I'm stubborn like that.
Anyway, back to the topic itself; humour in the workplace.
I like it, I aim to enable it, I aim to provide it where I can.
Working for a living is already too serious as it is, we shouldn't make the act of working any more serious than it has to be. Think about it, if you don't work and earn money, you'll probably die. No money, no food, no home, no life.
Man, for a blog post on humour, this keeps getting dark.
But that's the whole point of levity, right? Taking serious or uncomfortable subjects and disarming them by finding some small amount of joy or brightness within.
I've only really got two thoughts left, so not long now until you can stop reading, sigh wistfully and move on to whatever else you actually had to do today.
The first thought is that when you're in a position of power, like a manager or leader of some sort, it can be hard to tell if your humour is actually having the effect that you want.
Power creates social imbalance and that makes people want to defend their position in the hierarchy by appeasing the person in power.
The right sort of humour can defuse that.
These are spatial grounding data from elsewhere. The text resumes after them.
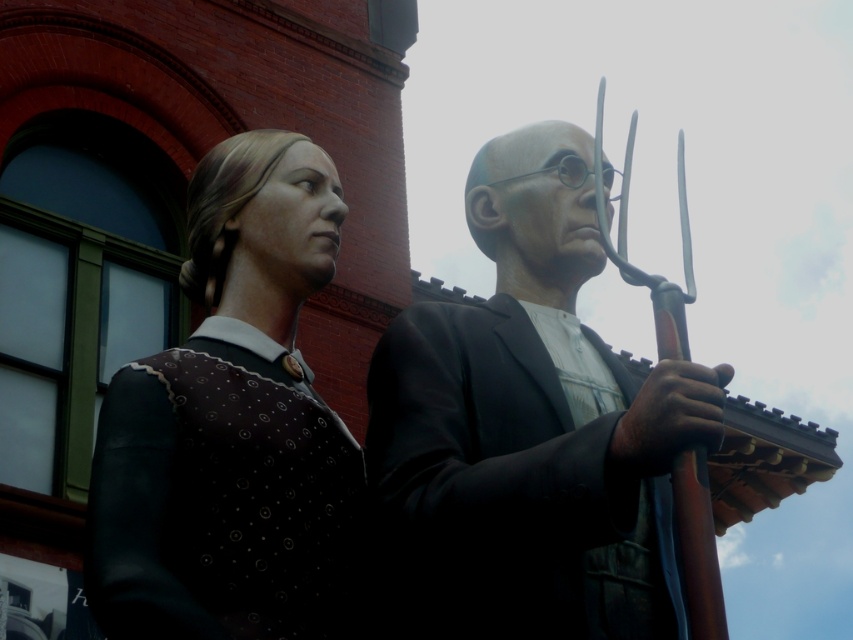 Where is `matte black suit at center`? matte black suit at center is located at coordinates (531, 428).

Does matte black suit at center have a smaller size compared to matte brown vest at left?

Actually, matte black suit at center might be larger than matte brown vest at left.

I want to click on matte black suit at center, so click(x=531, y=428). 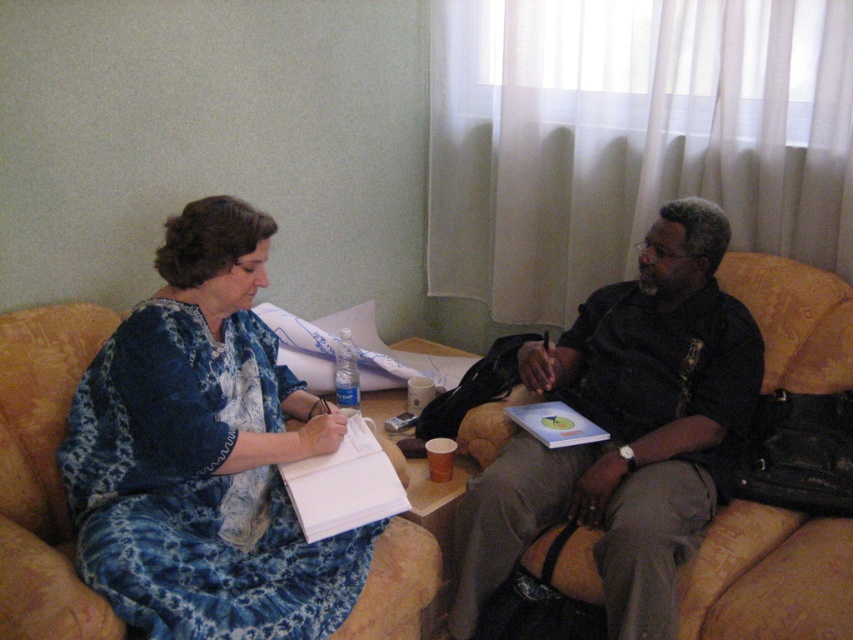 You are standing in the room and want to hand a book to the person wearing the dark brown leather jacket at center. Which direction should you walk to reach them from the blue printed dress at left?

The blue printed dress at left is to the left of the dark brown leather jacket at center, so you should walk to the right to reach the dark brown leather jacket at center from the blue printed dress at left.

You are a fashion designer observing the scene. You need to determine which item of clothing is smaller between the blue printed dress at left and the dark brown leather jacket at center. Which one would you choose?

The blue printed dress at left is smaller than the dark brown leather jacket at center, so the blue printed dress at left is the smaller clothing item.

You are a photographer standing in the room and want to take a picture of both the blue printed dress at left and the dark brown leather jacket at center. Which object should you focus on first if you want to capture both in the same frame without moving the camera?

The blue printed dress at left is located above the dark brown leather jacket at center, so you should focus on the blue printed dress at left first to ensure both are in the frame. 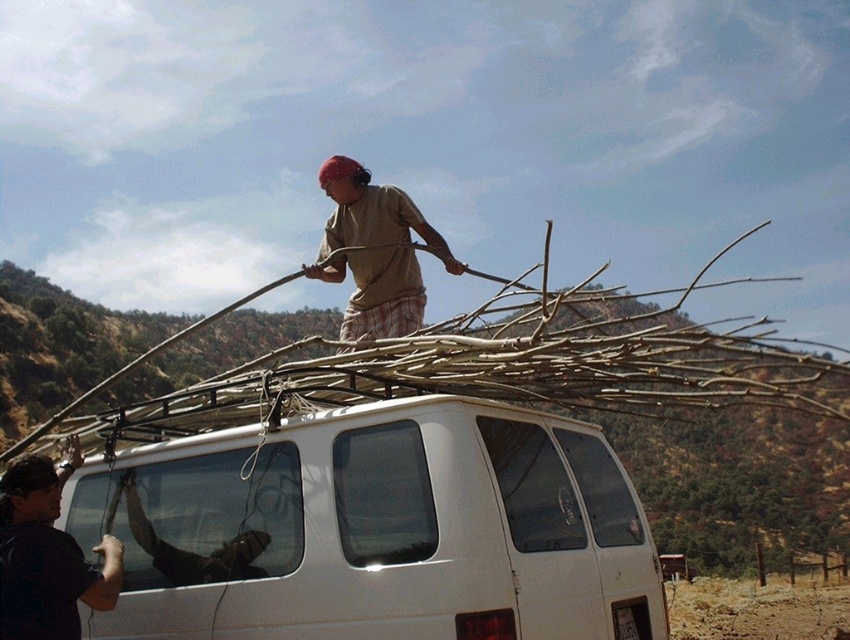 Question: Among these points, which one is farthest from the camera?

Choices:
 (A) (299, 625)
 (B) (771, 356)

Answer: (B)

Question: Does brown dry wood at upper center have a lesser width compared to black fabric at left?

Choices:
 (A) no
 (B) yes

Answer: (A)

Question: Can you confirm if black fabric at left is positioned below brown cotton shirt at center?

Choices:
 (A) no
 (B) yes

Answer: (B)

Question: Which of these objects is positioned farthest from the black fabric at left?

Choices:
 (A) brown cotton shirt at center
 (B) brown dry wood at upper center

Answer: (B)

Question: Does brown dry wood at upper center have a greater width compared to brown cotton shirt at center?

Choices:
 (A) yes
 (B) no

Answer: (A)

Question: Based on their relative distances, which object is farther from the white matte van at center?

Choices:
 (A) black fabric at left
 (B) brown dry wood at upper center
 (C) brown cotton shirt at center

Answer: (B) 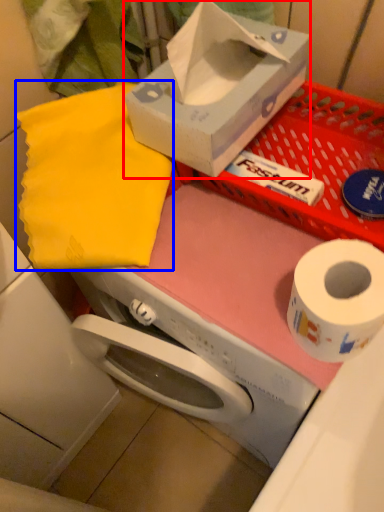 Question: Which of the following is the closest to the observer, box (highlighted by a red box) or cloth (highlighted by a blue box)?

Choices:
 (A) box
 (B) cloth

Answer: (A) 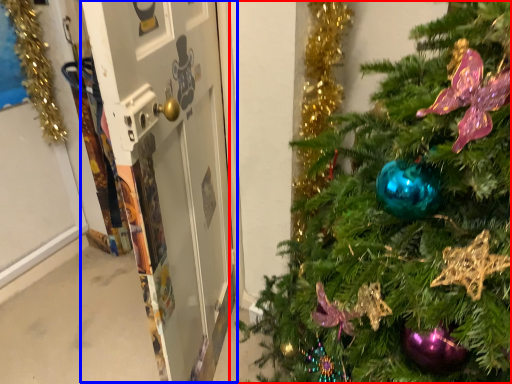 Question: Which object appears farthest to the camera in this image, christmas tree (highlighted by a red box) or screen door (highlighted by a blue box)?

Choices:
 (A) christmas tree
 (B) screen door

Answer: (B) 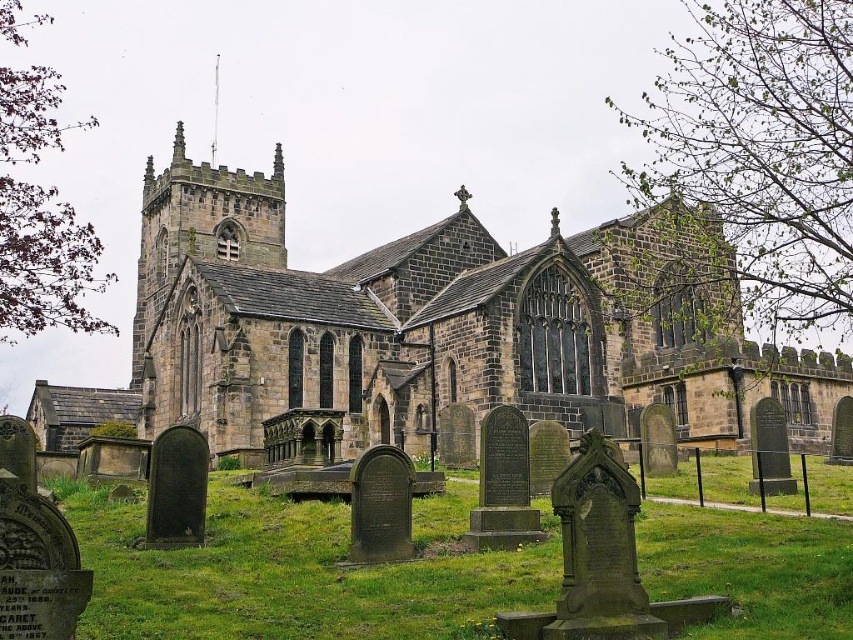 Between stone church at center and green grass at lower center, which one appears on the right side from the viewer's perspective?

Positioned to the right is green grass at lower center.

Is stone church at center thinner than green grass at lower center?

No.

The image size is (853, 640). I want to click on stone church at center, so click(x=416, y=330). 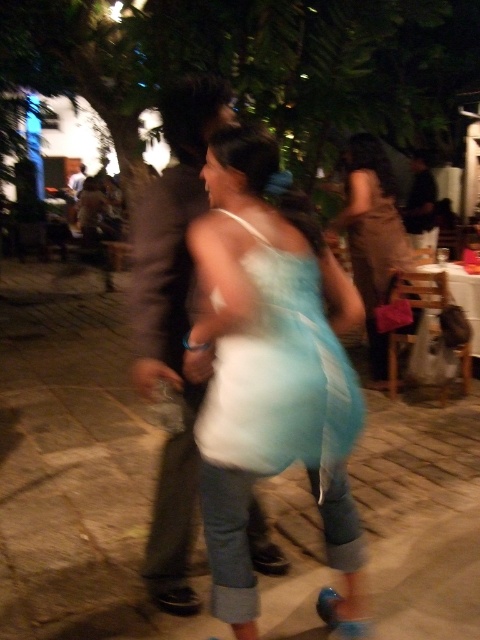 Which of these two, dark brown suit at center or light blue satin dress at center, stands shorter?

light blue satin dress at center

Is point (145, 209) farther from viewer compared to point (256, 403)?

That is True.

The image size is (480, 640). I want to click on dark brown suit at center, so click(172, 323).

Does light blue fabric dress at center appear on the right side of matte brown dress at center?

Incorrect, light blue fabric dress at center is not on the right side of matte brown dress at center.

In order to click on light blue fabric dress at center in this screenshot , I will do `click(268, 381)`.

Does light blue fabric dress at center have a greater width compared to dark brown suit at center?

Indeed, light blue fabric dress at center has a greater width compared to dark brown suit at center.

Which is more to the left, light blue fabric dress at center or dark brown suit at center?

Positioned to the left is dark brown suit at center.

The width and height of the screenshot is (480, 640). Find the location of `light blue fabric dress at center`. light blue fabric dress at center is located at coordinates (268, 381). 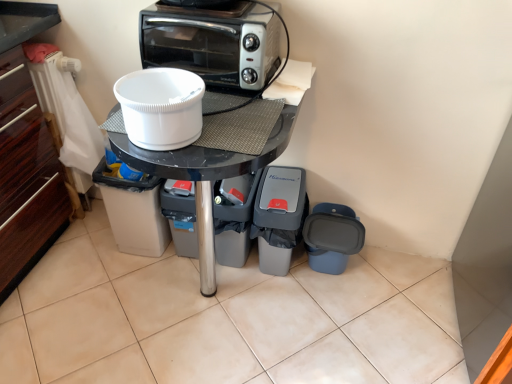 At what (x,y) coordinates should I click in order to perform the action: click on free space between black glossy table at center and gray plastic trash can at lower center, arranged as the second appliance when viewed from the right. Please return your answer as a coordinate pair (x, y). Looking at the image, I should click on (276, 309).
The wrong sort reinforces it.
If you're expecting some sort of grand revelation about how to tell the two types of humour apart, you're going to be disappointed. I don't know.
But if you have power, just remember, you might not actually be funny.
The second thought I have is that humour and levity are one of the first things to go when people stop feeling psychologically safe. Like, for example, in an organisation that is going through a lot of change. Not that I know anything about that right now of course...
People get antsy. They don't want to make light of any situation because there could be ramifications.
Ironically, humour builds psychological safety, so in tough business environments and situations, you should make an effort to keep the levity. To make jokes and find the fun in the situation, no matter how dark or depressing it may be.
So, uh, go out and bring levity to your workplace.
Find the humour.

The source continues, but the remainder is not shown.